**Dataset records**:
****************

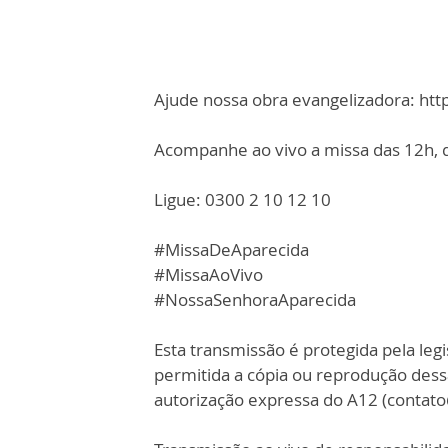
Ajude nossa obra evangelizadora: ht
Acompanhe ao vivo a missa das 12h, d
Ligue: 0300 2 10 12 10
#MissaDeAparecida
#MissaAoVivo
#NossaSenhoraAparecida
Esta transmissão é protegida pela legi
permitida a cópia ou reprodução des
autorização expressa do A12 (contat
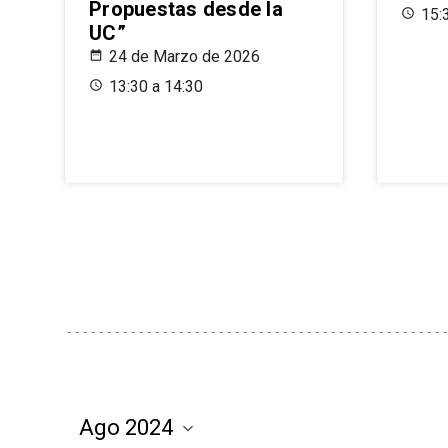
Propuestas desde la
15:
UC”
24 de Marzo de 2026
13:30 a 14:30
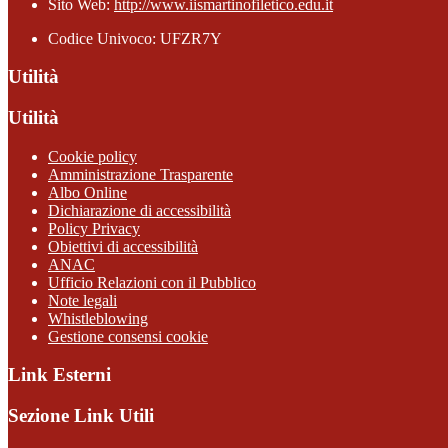
Sito Web:
http://www.iismartinofiletico.edu.it
Codice Univoco: UFZR7Y
Utilità
Utilità
Cookie policy
Amministrazione Trasparente
Albo Online
Dichiarazione di accessibilità
Policy Privacy
Obiettivi di accessibilità
ANAC
Ufficio Relazioni con il Pubblico
Note legali
Whistleblowing
Gestione consensi cookie
Link Esterni
Sezione Link Utili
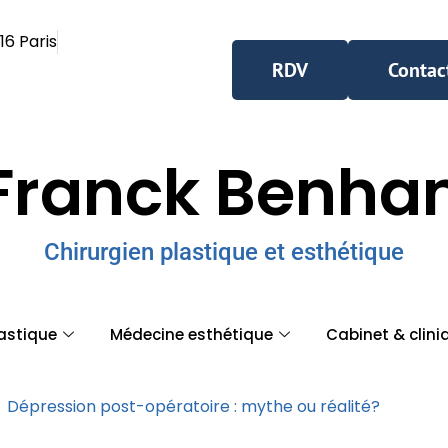
16 Paris
RDV
Contac
Franck Benh
Chirurgien plastique et esthétique
lastique
Médecine esthétique
Cabinet & clini
Dépression post-opératoire : mythe ou réalité?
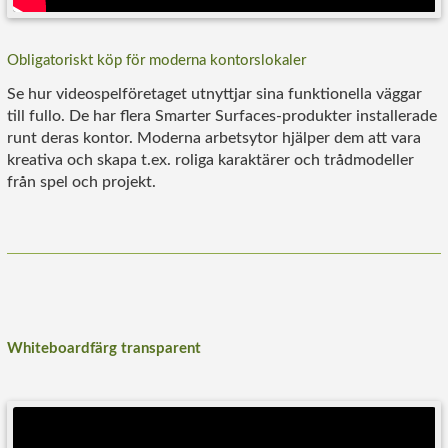
Obligatoriskt köp för moderna kontorslokaler
Se hur videospelföretaget utnyttjar sina funktionella väggar
till fullo. De har flera Smarter Surfaces-produkter installerade
runt deras kontor. Moderna arbetsytor hjälper dem att vara
kreativa och skapa t.ex. roliga karaktärer och trådmodeller
från spel och projekt.
Whiteboardfärg transparent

****************

**TRY IT**:
Produce a word-for-word copy of the records, omitting all images.

**RESPONSE TO THE TASK**:
Ajude nossa obra evangelizadora: ht
Acompanhe ao vivo a missa das 12h, d
Ligue: 0300 2 10 12 10
#MissaDeAparecida
#MissaAoVivo
#NossaSenhoraAparecida
Esta transmissão é protegida pela legi
permitida a cópia ou reprodução des
autorização expressa do A12 (contat
Propuestas desde la
15:
UC”
24 de Marzo de 2026
13:30 a 14:30
Sito Web:
http://www.iismartinofiletico.edu.it
Codice Univoco: UFZR7Y
Utilità
Utilità
Cookie policy
Amministrazione Trasparente
Albo Online
Dichiarazione di accessibilità
Policy Privacy
Obiettivi di accessibilità
ANAC
Ufficio Relazioni con il Pubblico
Note legali
Whistleblowing
Gestione consensi cookie
Link Esterni
Sezione Link Utili
16 Paris
RDV
Contac
Franck Benh
Chirurgien plastique et esthétique
lastique
Médecine esthétique
Cabinet & clini
Dépression post-opératoire : mythe ou réalité?
Obligatoriskt köp för moderna kontorslokaler
Se hur videospelföretaget utnyttjar sina funktionella väggar
till fullo. De har flera Smarter Surfaces-produkter installerade
runt deras kontor. Moderna arbetsytor hjälper dem att vara
kreativa och skapa t.ex. roliga karaktärer och trådmodeller
från spel och projekt.
Whiteboardfärg transparent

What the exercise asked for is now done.